Since September 11th, 2001, I haven't had a job where I needed to go to an office on a regular basis. (I didn't lose my job on that day, I just discovered that no one cared whether or not I went to the office. Then Yahoo! laid me off.) A consequence of this is that I've generally lacked a deep-seated feeling of what day of the week it is. To me it only matters because certain stores are closed on Sunday. Lowes did nothing to help me recognize the days of the week; they're open every day.
But today I wanted to go to P&D Surplus, mostly to get lag bolts for my upstairs banister project. The top of the stairs outside the master bedroom is nothing but a rectangular hole in the floor and presents a hazard in cases where I'm drunk and the lights are out, both of which have been known to happen on occasion. P&D is one of those places which closes on Sunday, possibly out of respect for our Lord & Savior.
When I was in P&D today there were a couple of Russian women there. One was old and wore a genuine babushka. They were going on and on about the various pieces of scrap metal in their mother tongue. In the end they bought a variety of things, including a three-foot-wide aluminum platter from an old timey main frame hard drive. There are probably a lot of those in Kingston, which hosted a big IBM plant until the early 1990s.

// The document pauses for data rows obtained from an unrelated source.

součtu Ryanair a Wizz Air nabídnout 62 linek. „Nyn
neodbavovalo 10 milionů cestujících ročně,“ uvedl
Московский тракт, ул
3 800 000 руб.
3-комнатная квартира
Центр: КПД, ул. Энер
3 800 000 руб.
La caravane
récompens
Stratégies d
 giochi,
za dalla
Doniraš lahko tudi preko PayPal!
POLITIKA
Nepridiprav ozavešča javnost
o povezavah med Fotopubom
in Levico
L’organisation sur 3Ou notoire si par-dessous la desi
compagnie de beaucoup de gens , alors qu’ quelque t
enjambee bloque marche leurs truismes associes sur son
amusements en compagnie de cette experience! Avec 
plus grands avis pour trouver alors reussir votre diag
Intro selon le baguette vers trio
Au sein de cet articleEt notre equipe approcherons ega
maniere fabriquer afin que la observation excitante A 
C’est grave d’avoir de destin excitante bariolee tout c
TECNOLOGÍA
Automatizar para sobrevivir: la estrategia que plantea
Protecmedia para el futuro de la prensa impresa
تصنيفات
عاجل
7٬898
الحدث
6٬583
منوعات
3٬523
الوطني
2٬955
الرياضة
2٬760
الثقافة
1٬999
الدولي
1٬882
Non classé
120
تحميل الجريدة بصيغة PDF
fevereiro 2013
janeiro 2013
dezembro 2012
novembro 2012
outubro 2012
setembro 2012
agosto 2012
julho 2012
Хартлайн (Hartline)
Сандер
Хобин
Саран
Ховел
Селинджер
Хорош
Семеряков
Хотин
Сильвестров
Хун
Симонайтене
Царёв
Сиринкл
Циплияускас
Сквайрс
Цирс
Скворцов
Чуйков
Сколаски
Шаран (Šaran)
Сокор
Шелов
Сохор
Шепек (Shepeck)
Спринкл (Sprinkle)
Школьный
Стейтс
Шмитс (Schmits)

Gretchen had arranged for our neighbors, the elderly parents of the folks who sold us our house, to come over today for cookies and "a snort of something." We started out by giving a tour of our house to show them all the changes and advances we'd made. Everything went okay until we took them up the attic stairs, which (as I implied earlier) lacks a banister. This gave us a rather dismal preview of ourselves in this house at an advanced aged, forced down into quadrupedia in search of the stability necessary to climb. Even after stooping to this indignity, our neighbors still needed a hand once they'd reached the top. In youth it's easy to forget the fragility of bipedal locomotion. To me, banisters and hand rails are unnecessary decorations that clutter simple forms. But to the elderly they are as important as the floor beneath their feet.
Later we sat around in the living room drinking wine and eating cookies while our neighbors gave us a gossipy history of the greater Hurley area. They knew everybody and everything, and those they didn't know knew them. They were obviously more interested in telling us about our new environment than they were in finding out more about what sort of people we are.